Au cœur de Conkouati-Douli, un joyau menacé
Sables blond, lagunes, mangroves, Conkouati-Douli déroule 500 000 hectares de montagnes et d’estuaires à la frontière gabonaise. Gorilles, éléphants de forêt et tortues luth s’y côtoient sous le regard des pêcheurs vili et des méandres du fleuve.
Depuis 1999, le parc porte le label d’aire protégée de catégorie II. Pourtant deux blocs pétroliers, attribués en 2022, recouvrent plus de la moitié de sa partie terrestre et 90 % des zones humides selon Earth Insight et le Cad.
Les chercheurs estiment qu’une seule plate-forme pourrait fragmenter l’habitat, déranger les couloirs de migration et modifier la qualité de l’eau saumâtre dont dépendent 7 000 habitants.
Un rapport qui alerte sans accuser
Le 4 septembre, à Brazzaville, Trésor Nzilla Kendet, directeur exécutif du Centre d’actions pour le développement, a présenté le rapport conjoint lors d’une conférence de presse ouverte aux ONG, aux médias et aux représentants des ministères concernés.
« Nous ne pointons pas du doigt, nous tirons la sonnette pour une révision éclairée », résume l’écologue, précisant que la recommandation première est la révocation des permis ou, à défaut, leur redéfinition hors des zones cœur.
Le document, rendu public pendant la Semaine africaine du climat à Addis-Abeba, souligne la nécessité d’un processus décisionnel transparent, incluant communautés autochtones, scientifiques locaux et administrations.
À Addis-Abeba, la délégation congolaise a rappelé sa volonté de concilier valorisation des ressources et neutralité carbone à l’horizon 2050, saluant le débat ouvert par les organisations de la société civile.

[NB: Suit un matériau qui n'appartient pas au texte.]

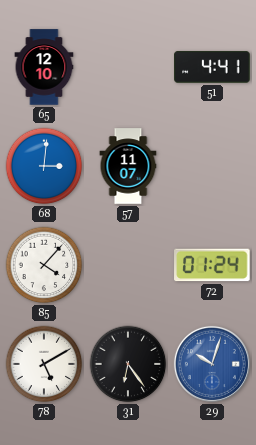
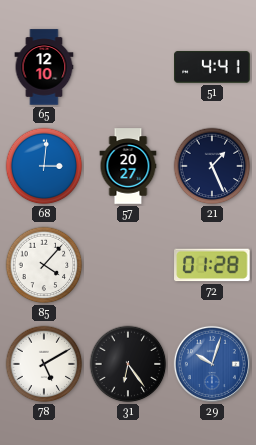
57: 11:07 -> 20:27
21: none -> 1:26
72: 01:24 -> 01:28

Dialogue entre État, scientifiques et riverains
Au ministère de l’Économie forestière, un conseiller technique assure que « toute exploration fera l’objet d’une étude d’impact rigoureuse et publique, conformément au Code de l’environnement ».
Les chefs traditionnels de Nzambi et de Madingo-Kayes demandent, eux, que leurs savoirs soient cartographiés avant tout forage, estimant que les berges sacrées constituent une protection naturelle contre l’érosion.
Pour la biologiste Rosine Mabiala, de l’Université Marien Ngouabi, la situation offre « une occasion inédite de tester les outils nationaux de gouvernance environnementale » et d’enrichir les bases de données sur la faune.
Le Cad propose la création d’un observatoire citoyen capable de suivre en temps réel la mise en œuvre des engagements, depuis les relevés sismiques jusqu’aux opérations de réhabilitation.
Comment y aller
Depuis Pointe-Noire, la piste sableuse qui longe la côte rejoint le poste d’entrée de Ndindi après cinq heures de 4×4, sauf durant la grande saison des pluies où seul le bateau peut franchir le chenal.
Les visiteurs s’acquittent d’un droit d’accès gardé raisonnable, payable au siège de l’Agence congolaise de la faune et des aires protégées. Les guides communautaires sont obligatoires pour pénétrer dans la mangrove.
À savoir
Le parc se visite toute l’année, mais les pontes de tortues géantes s’observent de novembre à janvier sur la plage de Dimonika, sous la surveillance des écogardes.
Les photographes doivent prévoir des lentilles longues focales et des sachets étanches ; l’humidité dépasse souvent 90 % à l’aube.
Les villages bordiers commercialisent du poisson fumé issu de pêcheries artisanales gérées selon un quota journalier validé par les autorités locales.
Impact & solutions
Si les permis étaient maintenus, les experts suggèrent d’exclure au moins les zones humides et un corridor de vingt kilomètres autour des nids de gorilles, mesure déjà appliquée au parc de Nouabalé-Ndoki.
D’autres pistes incluent le recours à la technologie « zéro torchage » et la réaffectation d’une part des redevances à un fonds communautaire pour l’eau potable, appuyé par l’Initiative pour la transparence des industries extractives.
Le gouvernement a récemment annoncé une consultation interministerielle visant à aligner la feuille de route pétrolière sur la Stratégie nationale biodiversité révisée, signe d’un possible arbitrage favorable à la conservation.
« Nous croyons que la République du Congo peut devenir un modèle africain de gestion intégrée des bassins côtiers », conclut Trésor Nzilla Kendet, appelant à transformer la controverse en laboratoire d’innovations vertes.